# Rigging Weedeater line



## NoMoSurf (Oct 2, 2007)

I'm doing some serious upgrading on my shark rig this year and have a few questions on using a weedeater line leader.

A-- How are you guys attaching it to the mono topshot?

B-- when not in use (for the ride to and from) how are you managing the line? I'm guessing that there is a swivel between the line and leader that is too large to go through the rod tip. Do you guys detach the leader every time?


Since it will probably be asked, my current set-up is:
6.5 foot 80lb boat rod
Penn 114H 6/0 with:
CNC Machined S/S gear sleeve
CNC Machined S/S main gear and pinion
7+1 Carbontex drag stack (good for 45+lbs of drag)
Bryan Young Ground Flat S/S drag washer set
S/S Yoke
spooled with 600yards of 80lb Braid and getting a topshot of 100-150 mono.

Previously, I was using a 65lb topshot and was connecting straight to my 300lb 8ft steel leader. I never lost one, but i never hooked a good one either.... I had this on an 8ft rod, so I would just reel it up to the eye and put the hook into the reel seat.


----------



## ChileRelleno (Jul 7, 2012)

My shark leaders are aprox 30' long, so yes, they're detached every time and are coiled and stored in 1gal Ziploc bags, 
I use a five (5) turn San Diego Jam Knot to connect my 100# mono to the 500# barrel swivel.
I keep my line through the rod's eyes and tie back to the reel at a harness lug.


----------



## lowprofile (Jan 6, 2013)

400lb swivel on one end and another 400lb+ snap swivel on the other.
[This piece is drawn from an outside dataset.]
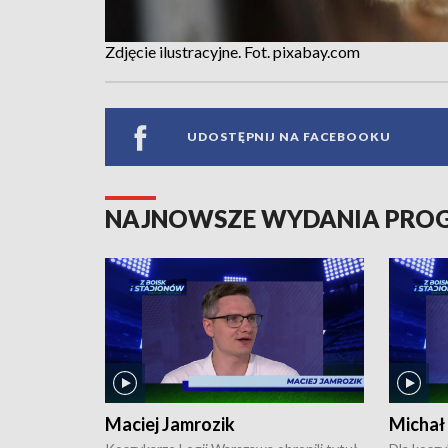
Zdjęcie ilustracyjne. Fot. pixabay.com
UDOSTĘPNIJ NA FACEBOOKU
NAJNOWSZE WYDANIA PR
Maciej Jamrozik
Michał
Make it about 20ft. Make your wire leaders about 6ft and put a large loop on the end or another swivel. This way you can break it all down and replace mono/wire as needed. 

Some people (including myself) like long line clips and loops in place of the snap swivels. But both work.

Attach a 400lb BB snap swivel to your main line so you can attach the leader. Re tie at least every trip.


----------



## NoMoSurf (Oct 2, 2007)

Are you using weedeater line in your leader or are you 30ft of steel?

Lowprofile. How are you terminating the weedeater line?  Obviously too thick for knots. Are you using crimps? If so, what size.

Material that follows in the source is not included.